Background Follicular helper T (TFH) cells induce germinal center response to produce high affinity antibodies against a specific pathogen. Excessive formation of TFH cells are closely associated with the onset of antibody-mediated systemic autoimmune diseases, such as systemic lupus erythematosus (SLE). Our previous study has shown that ETV5 promotes murine TFH cell differentiation. However, its role in human TFH cell differentiation and the pathogenesis of SLE has not been investigated.
Methods We analyzed the autoimmune phenotype and cell population in ETV5 deficient lupus mouse models. Autoimmunity was evaluated by checking autoantibody levels, immune cell infiltration into non-lymphoid organs, and kidney IgG deposition. The frequency of TFH, TFR, and GC B cells was measured by flow cytometry. The expression levels of ETV5 in human samples were analyzed by qRT-PCR and western blot.

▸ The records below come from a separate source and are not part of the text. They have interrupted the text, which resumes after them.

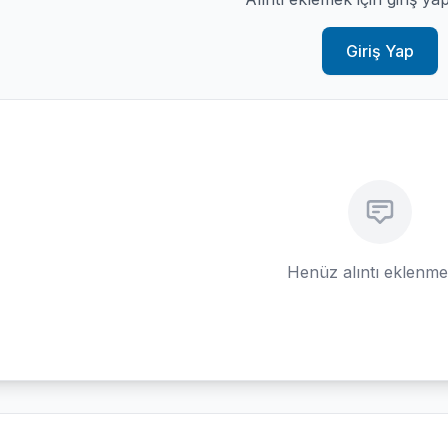
Giriş Yap
Henüz alıntı eklenm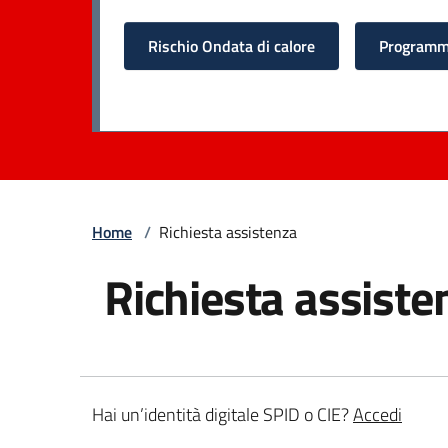
Rischio Ondata di calore
Programma
Home
/
Richiesta assistenza
Richiesta assiste
Hai un’identità digitale SPID o CIE?
Accedi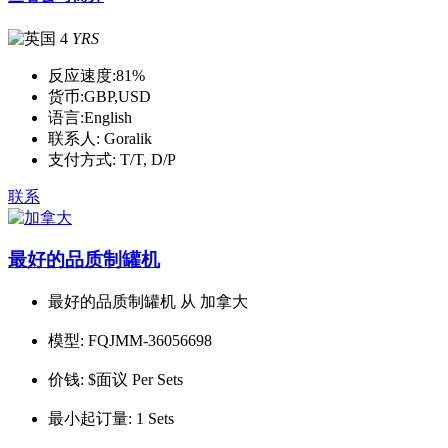
4
YRS
反应速度:
81%
货币:
GBP,USD
语言:
English
联系人:
Goralik
支付方式:
T/T, D/P
联系
最好的品质制罐机
最好的品质制罐机 从 加拿大
模型:
FQJMM-36056698
价钱:
$面议 Per Sets
最小起订量:
1 Sets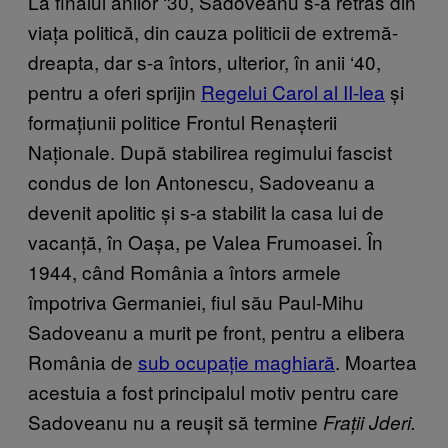
La finalul anilor ‘30, Sadoveanu s-a retras din
viața politică, din cauza politicii de extremă-
dreapta, dar s-a întors, ulterior, în anii ‘40,
pentru a oferi sprijin
Regelui Carol al II-lea
și
formațiunii politice Frontul Renașterii
Naționale. După stabilirea regimului fascist
condus de Ion Antonescu, Sadoveanu a
devenit apolitic și s-a stabilit la casa lui de
vacanță, în Oașa, pe Valea Frumoasei. În
1944, când România a întors armele
împotriva Germaniei, fiul său Paul-Mihu
Sadoveanu a murit pe front, pentru a elibera
România de
sub ocupație maghiară
. Moartea
acestuia a fost principalul motiv pentru care
Sadoveanu nu a reușit să termine
Frații Jderi.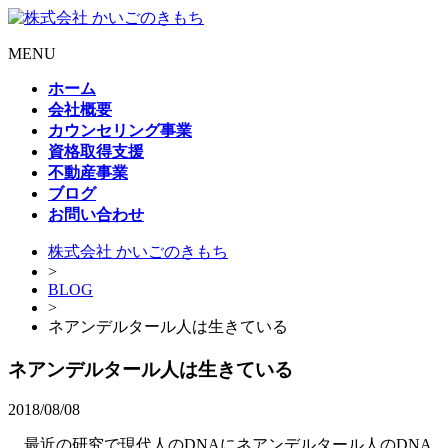
MENU
ホーム
会社概要
カウンセリング事業
資格取得支援
不動産事業
ブログ
お問い合わせ
株式会社 かいごのきもち
>
BLOG
>
ネアンデルタール人は生きている
ネアンデルタール人は生きている
2018/08/08
最近の研究で現代人のDNAにネアンデルタール人のDNA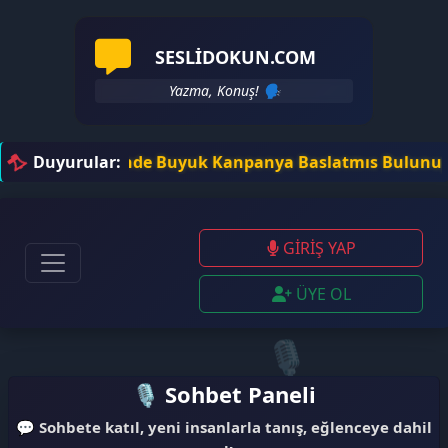
🎧
SESLIDOKUN.COM
Yazma, Konuş! 🗣️
 Sitelerinde Buyuk Kanpanya Baslatmıs Bulunuyoruz .. Si
Duyurular:
GİRİŞ YAP
ÜYE OL
🎙️
🎙️ Sohbet Paneli
💬
Sohbete katıl, yeni insanlarla tanış, eğlenceye dahil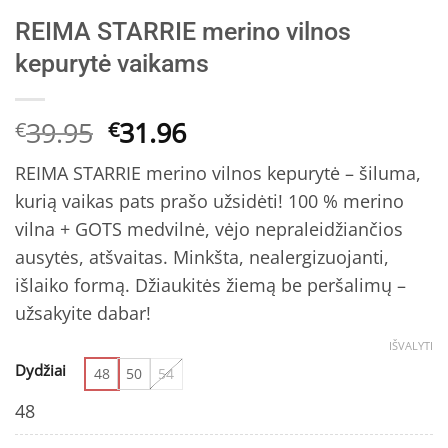
REIMA STARRIE merino vilnos
kepurytė vaikams
Original
Current
39.95
31.96
€
€
price
price
REIMA STARRIE merino vilnos kepurytė – šiluma,
was:
is:
kurią vaikas pats prašo užsidėti! 100 % merino
€39.95.
€31.96.
vilna + GOTS medvilnė, vėjo nepraleidžiančios
ausytės, atšvaitas. Minkšta, nealergizuojanti,
išlaiko formą. Džiaukitės žiemą be peršalimų –
užsakyite dabar!
IŠVALYTI
Dydžiai
48
50
54
48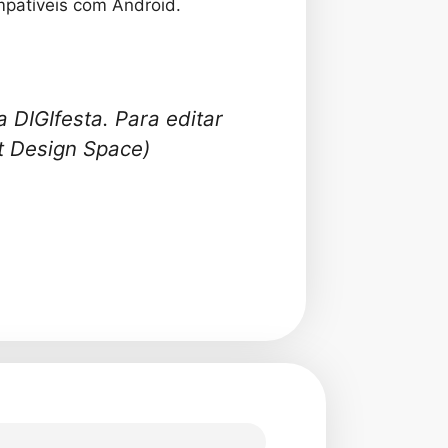
ompatíveis com Android.
 DIGIfesta. Para editar
ut Design Space)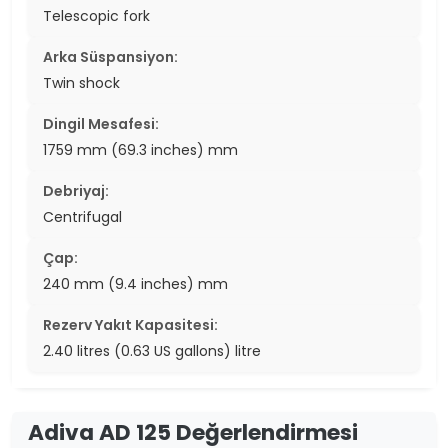
Telescopic fork
Arka Süspansiyon:
Twin shock
Dingil Mesafesi:
1759 mm (69.3 inches) mm
Debriyaj:
Centrifugal
Çap:
240 mm (9.4 inches) mm
Rezerv Yakıt Kapasitesi:
2.40 litres (0.63 US gallons) litre
Adiva AD 125 Değerlendirmesi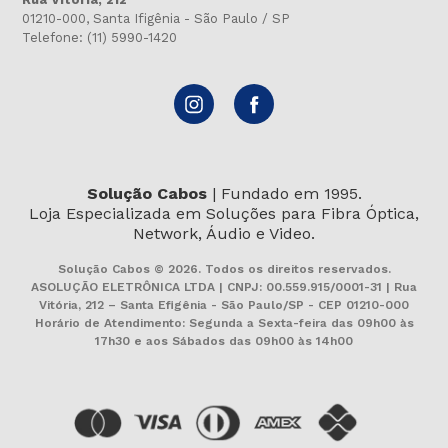
01210-000, Santa Ifigênia - São Paulo / SP
Telefone: (11) 5990-1420
Solução Cabos
| Fundado em 1995.
Loja Especializada em Soluções para Fibra Óptica,
Network, Áudio e Video.
Solução Cabos © 2026. Todos os direitos reservados.
ASOLUÇÃO ELETRÔNICA LTDA | CNPJ: 00.559.915/0001-31 | Rua
Vitória, 212 – Santa Efigênia - São Paulo/SP - CEP 01210-000
Horário de Atendimento: Segunda a Sexta-feira das 09h00 às
17h30 e aos Sábados das 09h00 às 14h00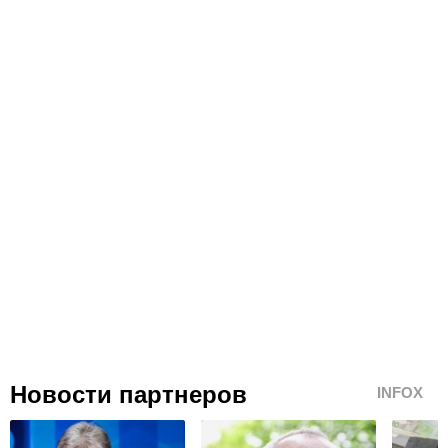
Новости партнеров
INFOX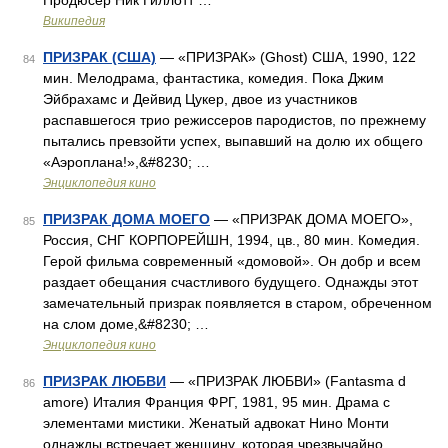
Продюсер Ник Гиллотт …
Википедия
ПРИЗРАК (США)
— «ПРИЗРАК» (Ghost) США, 1990, 122
84
мин. Мелодрама, фантастика, комедия. Пока Джим
Эйбрахамс и Дейвид Цукер, двое из участников
распавшегося трио режиссеров пародистов, по прежнему
пытались превзойти успех, выпавший на долю их общего
«Аэроплана!»,&#8230; …
Энциклопедия кино
ПРИЗРАК ДОМА МОЕГО
— «ПРИЗРАК ДОМА МОЕГО»,
85
Россия, СНГ КОРПОРЕЙШН, 1994, цв., 80 мин. Комедия.
Герой фильма современный «домовой». Он добр и всем
раздает обещания счастливого будущего. Однажды этот
замечательный призрак появляется в старом, обреченном
на слом доме,&#8230; …
Энциклопедия кино
ПРИЗРАК ЛЮБВИ
— «ПРИЗРАК ЛЮБВИ» (Fantasma d
86
amore) Италия Франция ФРГ, 1981, 95 мин. Драма с
элементами мистики. Женатый адвокат Нино Монти
однажды встречает женщину, которая чрезвычайно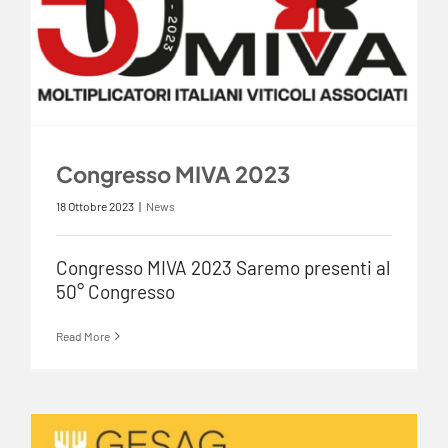
Congresso MIVA 2023
18 Ottobre 2023
|
News
Congresso MIVA 2023 Saremo presenti al
50° Congresso
Read More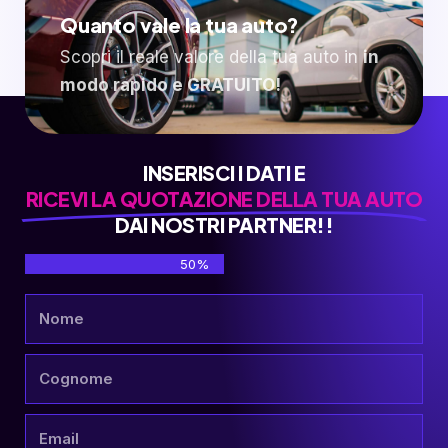
Quanto vale la tua auto?
Scopri il reale valore della tua auto in
in
modo rapido e GRATUITO!
INSERISCI I DATI E
RICEVI LA QUOTAZIONE DELLA TUA AUTO
DAI NOSTRI PARTNER!!
50%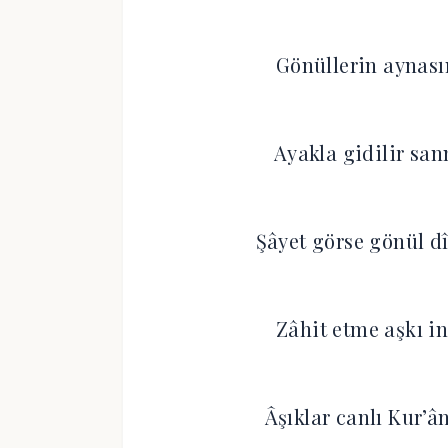
Gönüllerin aynası
Ayakla gidilir sa
Şâyet görse gönül d
Zâhit etme aşkı i
Âşıklar canlı Kur’â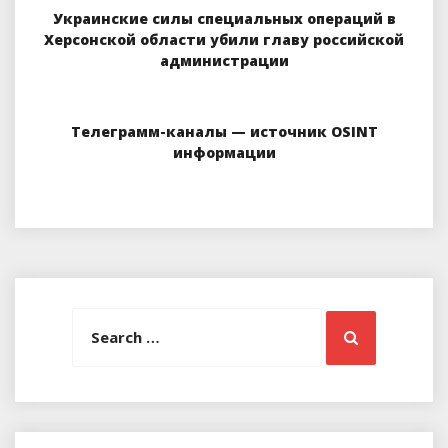
Украинские силы специальных операций в
Херсонской области убили главу российской
администрации
Телеграмм-каналы — источник OSINT
информации
Search
Search
for: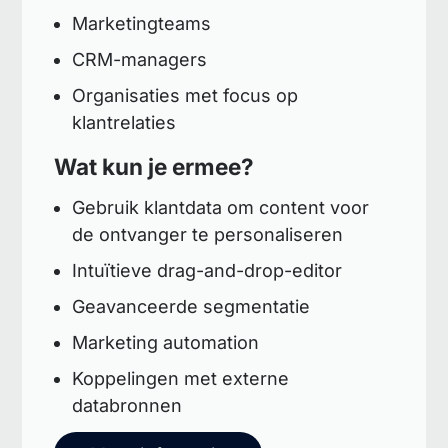
Marketingteams
CRM-managers
Organisaties met focus op
klantrelaties
Wat kun je ermee?
Gebruik klantdata om content voor
de ontvanger te personaliseren
Intuïtieve drag-and-drop-editor
Geavanceerde segmentatie
Marketing automation
Koppelingen met externe
databronnen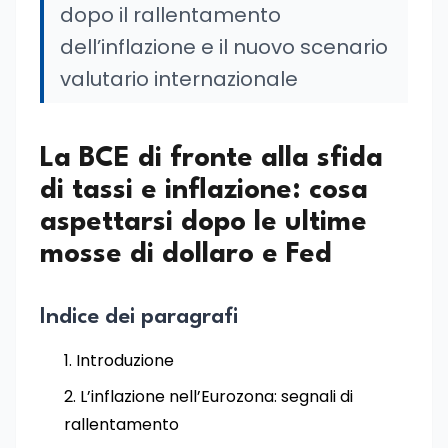
dopo il rallentamento
dell’inflazione e il nuovo scenario
valutario internazionale
La BCE di fronte alla sfida
di tassi e inflazione: cosa
aspettarsi dopo le ultime
mosse di dollaro e Fed
Indice dei paragrafi
Introduzione
L’inflazione nell’Eurozona: segnali di
rallentamento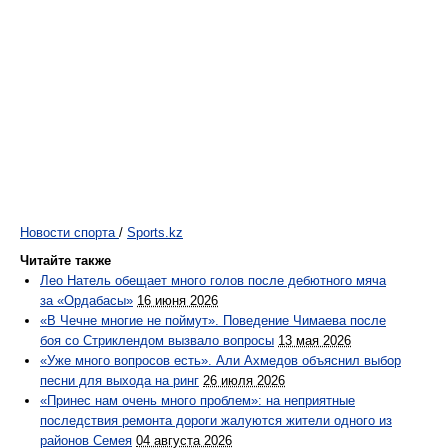
Новости спорта
/
Sports.kz
Читайте также
Лео Натель обещает много голов после дебютного мяча
за «Ордабасы»
16 июня 2026
«В Чечне многие не поймут». Поведение Чимаева после
боя со Стриклендом вызвало вопросы
13 мая 2026
«Уже много вопросов есть». Али Ахмедов объяснил выбор
песни для выхода на ринг
26 июля 2026
«Принес нам очень много проблем»: на неприятные
последствия ремонта дороги жалуются жители одного из
районов Семея
04 августа 2026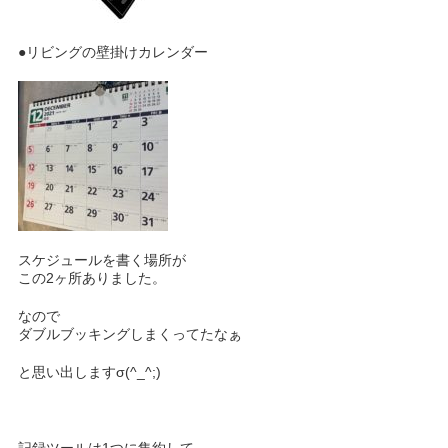
●リビングの壁掛けカレンダー
スケジュールを書く場所が
この2ヶ所ありました。
なので
ダブルブッキングしまくってたなぁ
と思い出しますσ(^_^;)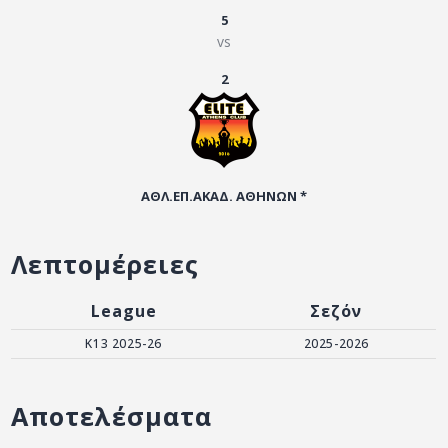
ΑΡΧΕΙΟ
5
vs
ΕΠΙΚΟΙΝΩΝΙΑ
2
ΑΘΛ.ΕΠ.ΑΚΑΔ. ΑΘΗΝΩΝ *
Λεπτομέρειες
League
Σεζόν
Κ13 2025-26
2025-2026
Αποτελέσματα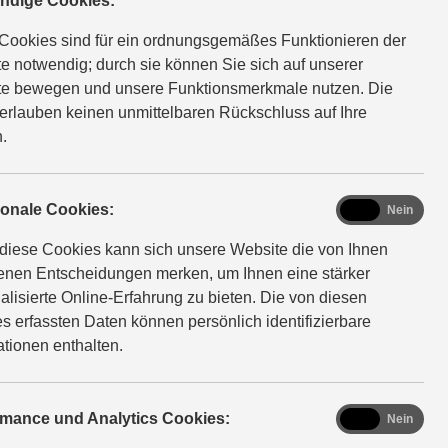
ndige Cookies:
Cookies sind für ein ordnungsgemäßes Funktionieren der
e notwendig; durch sie können Sie sich auf unserer
e bewegen und unsere Funktionsmerkmale nutzen. Die
erlauben keinen unmittelbaren Rückschluss auf Ihre
.
functional
ionale Cookies:
Ja
Nein
diese Cookies kann sich unsere Website die von Ihnen
fenen Entscheidungen merken, um Ihnen eine stärker
alisierte Online-Erfahrung zu bieten. Die von diesen
s erfassten Daten können persönlich identifizierbare
ationen enthalten.
analytics
rmance und Analytics Cookies:
Ja
Nein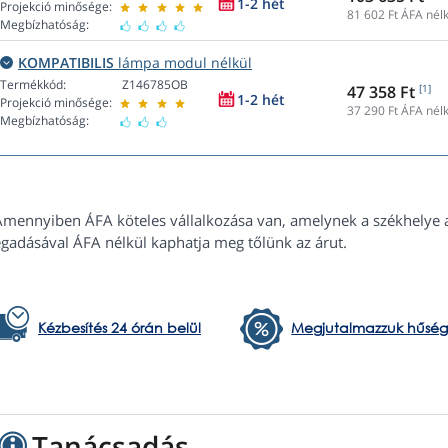
1-2 hét
Projekció minősége:
81 602
Ft ÁFA nélk
Megbízhatóság:
KOMPATIBILIS
lámpa modul nélkül
Termékkód:
Z146785OB
47 358 Ft
[1]
1-2 hét
Projekció minősége:
37 290
Ft ÁFA nélk
Megbízhatóság:
Amennyiben ÁFA köteles vállalkozása van, amelynek a székhelye 
gadásával ÁFA nélkül kaphatja meg tőlünk az árut.
Kézbesítés 24 órán belül
Megjutalmazzuk hűség
Tanácsadás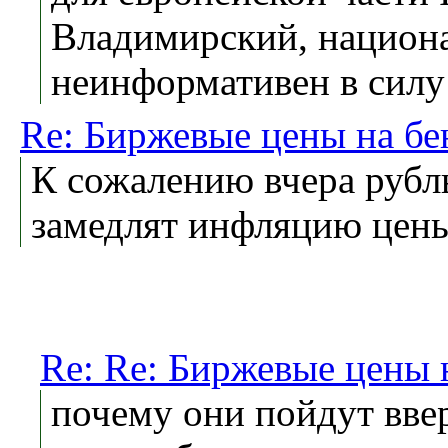
Владимирский, национ
неинформативен в силу
Re: Биржевые цены на бе
К сожалению вчера рубль
замедлят инфляцию цены
Re: Re: Биржевые цены 
почему они пойдут ввер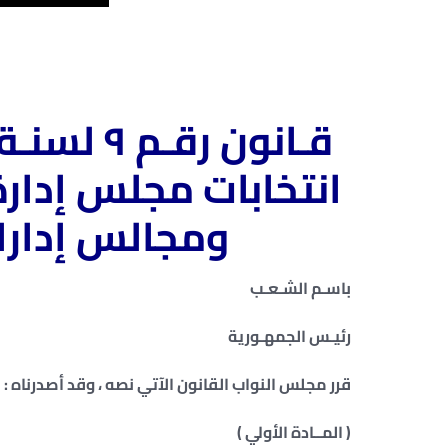
قـانون رقـم ٩ لسنـة ٢٠٢١
انتخابات مجلس إدارة
ومجالس إدارا
باسـم الشـعـب
رئيـس الجمهـورية
قرر مجلس النواب القانون الآتي نصه ، وقد أصدرناه :
( المــادة الأولي )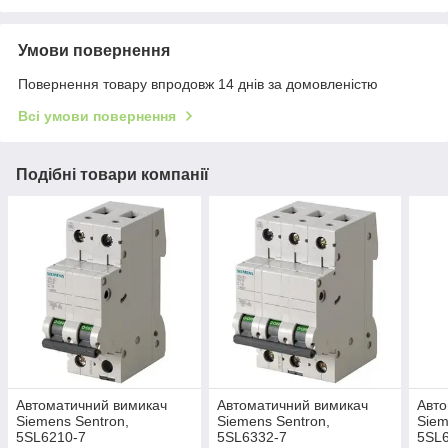
Умови повернення
Повернення товару впродовж 14 днів за домовленістю
Всі умови повернення
Подібні товари компанії
Автоматичний вимикач
Автоматичний вимикач
Авто
Siemens Sentron,
Siemens Sentron,
Siem
5SL6210-7
5SL6332-7
5SL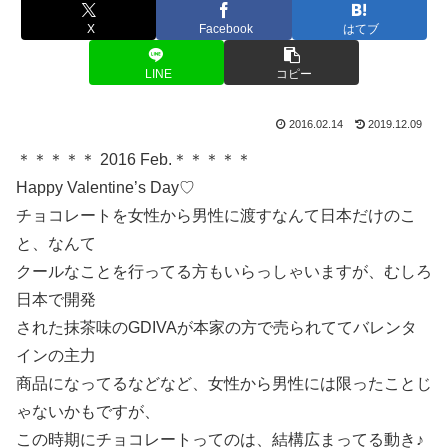
X
Facebook
はてブ
LINE
コピー
2016.02.14
2019.12.09
＊＊＊＊＊ 2016 Feb.＊＊＊＊＊
Happy Valentine’s Day♡
チョコレートを女性から男性に渡すなんて日本だけのこ
と、なんて
クールなことを行ってる方もいらっしゃいますが、むしろ
日本で開発
された抹茶味のGDIVAが本家の方で売られててバレンタ
インの主力
商品になってるなどなど、女性から男性には限ったことじ
ゃないかもですが、
この時期にチョコレートってのは、結構広まってる動き♪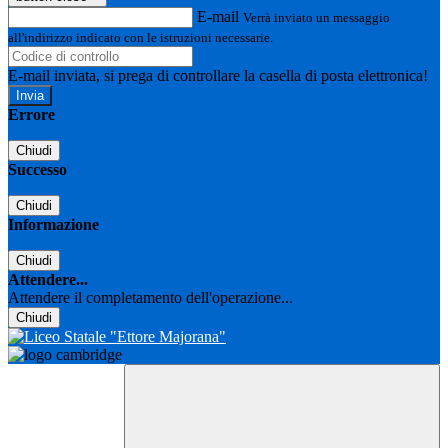
E-mail
Verrà inviato un messaggio
all'indirizzo indicato con le istruzioni necessarie.
E-mail inviata, si prega di controllare la casella di posta elettronica!
Errore
Chiudi
Successo
Chiudi
Informazione
Chiudi
Attendere...
Attendere il completamento dell'operazione...
Chiudi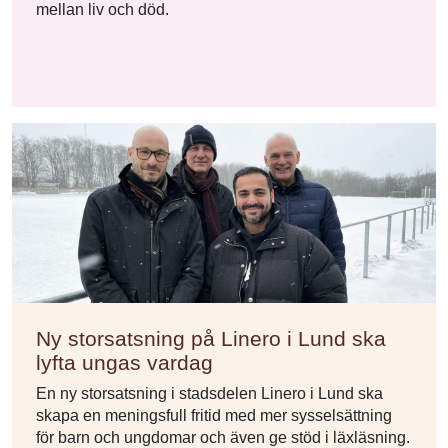
mellan liv och död.
Ny storsatsning på Linero i Lund ska
lyfta ungas vardag
En ny storsatsning i stadsdelen Linero i Lund ska
skapa en meningsfull fritid med mer sysselsättning
för barn och ungdomar och även ge stöd i läxläsning.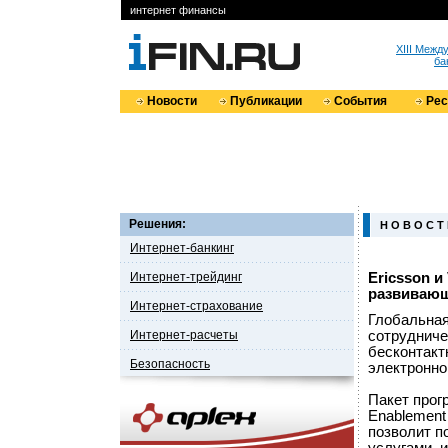
интернет финансы
XIII Меж
ба
Новости
Публикации
События
Ре
Решения:
Н О В О С Т
Интернет-банкинг
Интернет-трейдинг
Ericsson 
развиваю
Интернет-страхование
Глобальная
Интернет-расчеты
сотрудниче
бесконтакт
Безопасность
электронно
Пакет прогр
Enablement 
позволит п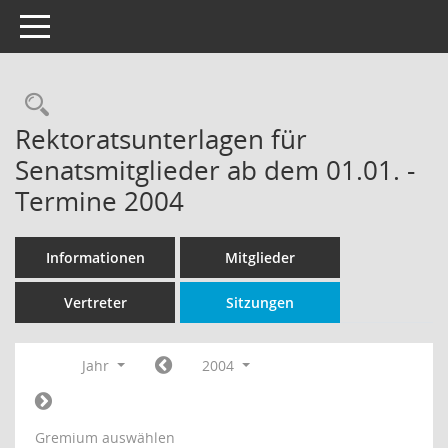
Toggle navigation
Rechercheauswahl
Rektoratsunterlagen für
Senatsmitglieder ab dem 01.01. -
Termine 2004
Informationen
Mitglieder
Vertreter
Sitzungen
Jahr
2004
Gremium auswählen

Results The frequency of TFH cells is decreased in the spleen of T cell-specific ETV5 null mice compared with control mice. In addition, ETV5 deficiency in T cells substantially suppresses autoimmunity in lupus mouse models. TFH cells have higher levels of ETV5 than non-TFH cells in humans as well as in mice. ETV5 overexpression also promotes human TFH cell differentiation. Furthermore, ETV5 levels are significantly higher in CD4 T cells from SLE patients than in those from healthy control, suggesting that ETV5 may be an SLE-promoting factor.
Conclusions In this study, we show that ETV5 is a transcription factor that promotes the pathogenesis of lupus autoimmune disease via enhancing TFH cell differentiation. We are currently investigating the molecular mechanism of how ETV5 promotes TFH cell differentiation.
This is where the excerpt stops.